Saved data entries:

________________________

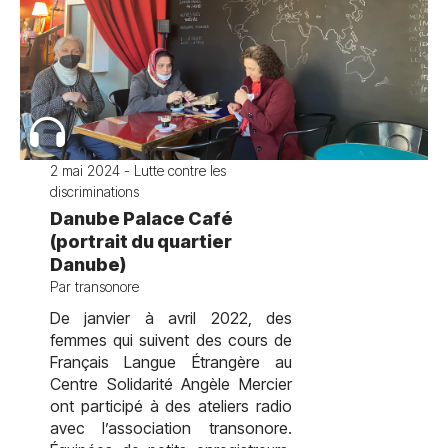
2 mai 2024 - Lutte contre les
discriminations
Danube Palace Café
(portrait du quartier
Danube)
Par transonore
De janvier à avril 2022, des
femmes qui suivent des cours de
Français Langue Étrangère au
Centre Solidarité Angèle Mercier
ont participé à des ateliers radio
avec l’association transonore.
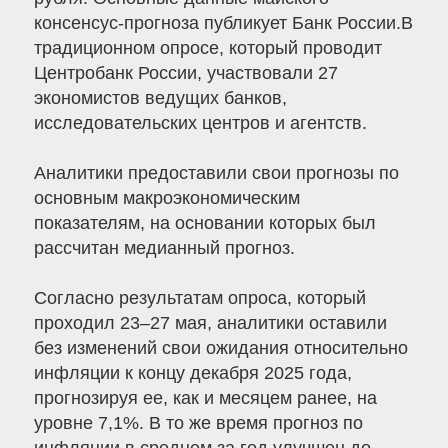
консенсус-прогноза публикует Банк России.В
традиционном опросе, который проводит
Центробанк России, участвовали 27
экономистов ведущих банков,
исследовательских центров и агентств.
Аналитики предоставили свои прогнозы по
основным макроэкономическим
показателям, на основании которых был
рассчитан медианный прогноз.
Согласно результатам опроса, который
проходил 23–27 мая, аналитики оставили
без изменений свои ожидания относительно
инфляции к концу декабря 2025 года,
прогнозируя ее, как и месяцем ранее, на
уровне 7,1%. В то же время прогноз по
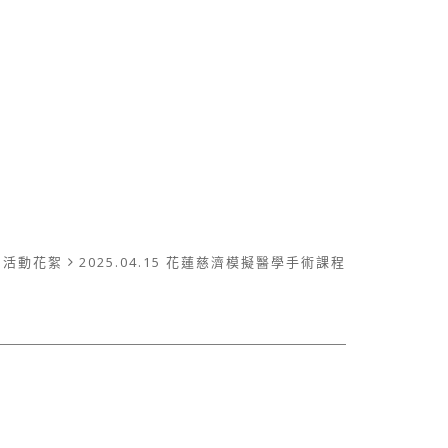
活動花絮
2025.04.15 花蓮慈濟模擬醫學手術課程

________________________

| Directions for this task |
Take the lines from the one holding "консенсус-прогноза публикует Банк России.В" through the final line of the records above and output them exactly, both ends included, excluding pictures.

| Response below |
консенсус-прогноза публикует Банк России.В
традиционном опросе, который проводит
Центробанк России, участвовали 27
экономистов ведущих банков,
исследовательских центров и агентств.
Аналитики предоставили свои прогнозы по
основным макроэкономическим
показателям, на основании которых был
рассчитан медианный прогноз.
Согласно результатам опроса, который
проходил 23–27 мая, аналитики оставили
без изменений свои ожидания относительно
инфляции к концу декабря 2025 года,
прогнозируя ее, как и месяцем ранее, на
уровне 7,1%. В то же время прогноз по
活動花絮
2025.04.15 花蓮慈濟模擬醫學手術課程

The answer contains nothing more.